Dear London Fletcher,

Despite your awesome name and the fact that you're one of the best linebackers in the NFL, you once again are the Susan Lucci of the Pro Bowl--only she eventually DID win an award for being an evil tramp on a soap opera that I've never watched. You have no such luck. I mean, it's not like you don't have 118 tackles so far this season or a whole host of other reasons why you should be in the Pro Bowl, so I'm pretty bummed on your behalf.

But who wants to go to Hawaii anyway, London Fletcher? Certainly not you! Here is a list to remind you that YOU are better than Hawaii any day of the week and you don't need them:

1. Huge insects. Here on the mainland, we call them "Cowboys," but in Hawaii they're almost as bad. How'd you like to check into the swanky hotel the NFL puts you up in, only to find a centipede the size of a cat in your bed?

2. Volcanos. You never know when one is going to spew hot lava and kill you! Maybe you're meant to be the best (living) player of the 2009-10 season.

3. Hawaii is surrounded by water. When the volcanos erupt, you'll be forced to swim or steal a boat to get away. Since you're an honorable guy and wouldn't steal, you're looking at a long, unpleasant backstroke.

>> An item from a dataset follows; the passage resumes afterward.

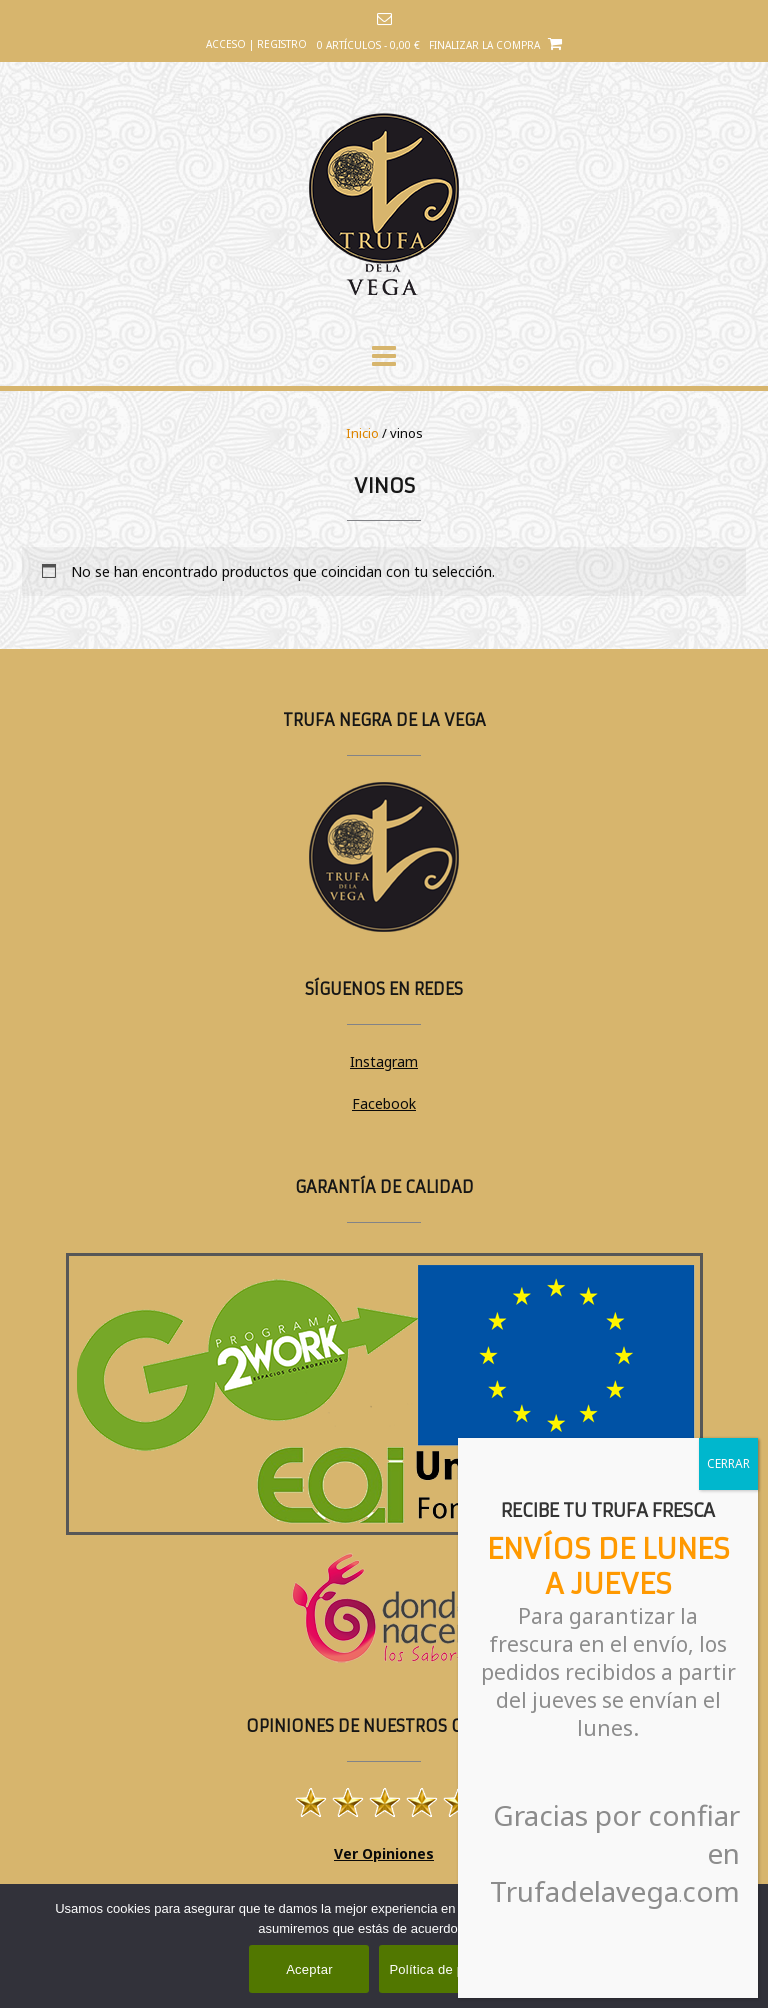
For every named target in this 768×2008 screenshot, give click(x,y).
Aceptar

4. Muu-muus. This is what Hawaiians think is high fashion. Do you want to walk around seeing that? Didn't think so.

5. Surfers. The Hawaiian surfers won't talk to you because you're not Hawaiian, and all the other surfers talk like that "Dude! You're getting a Dell!" kid that got arrested for attempting to buy pot. ("Dude! Don't get caught next time!"). Either way, you want to avoid them and their surfboards. People can die from surfing, you know. I'm sure that more people have died from that than from playing linebacker in the NFL. I need a human encyclopedia to look that up for me, though, because I'm far too important to do it myself.

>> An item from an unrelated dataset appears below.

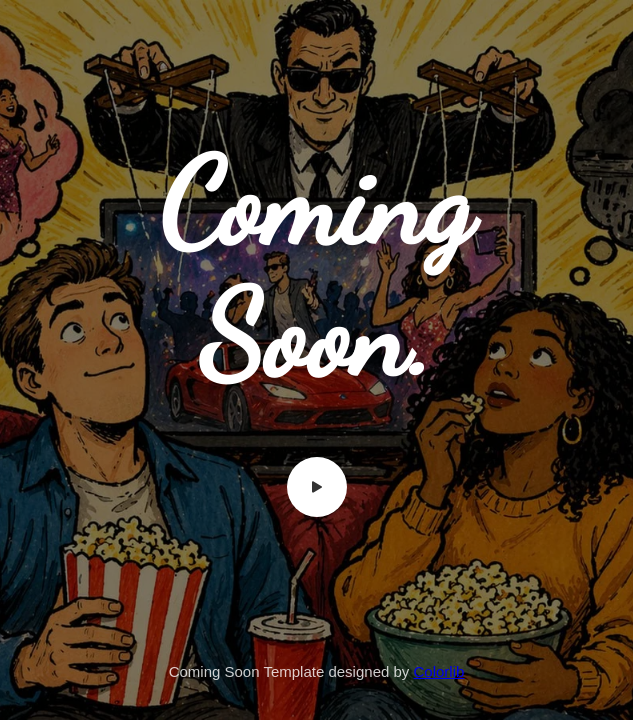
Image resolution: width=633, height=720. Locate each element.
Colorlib (439, 671)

Anyway, London Fletcher, don't feel down that you're not going to Hawaii--CELEBRATE that you're not going there and being hit by surfers wearing muu-muus, taking their boards over waves of hot lava as they try to escape from the gigantic bugs. I know that I will celebrate not going to Hawaii every night before I go to bed by downing another bottle of Jack Daniels in an attempt to keep warm in this horrible weather. Stupid Hawaii.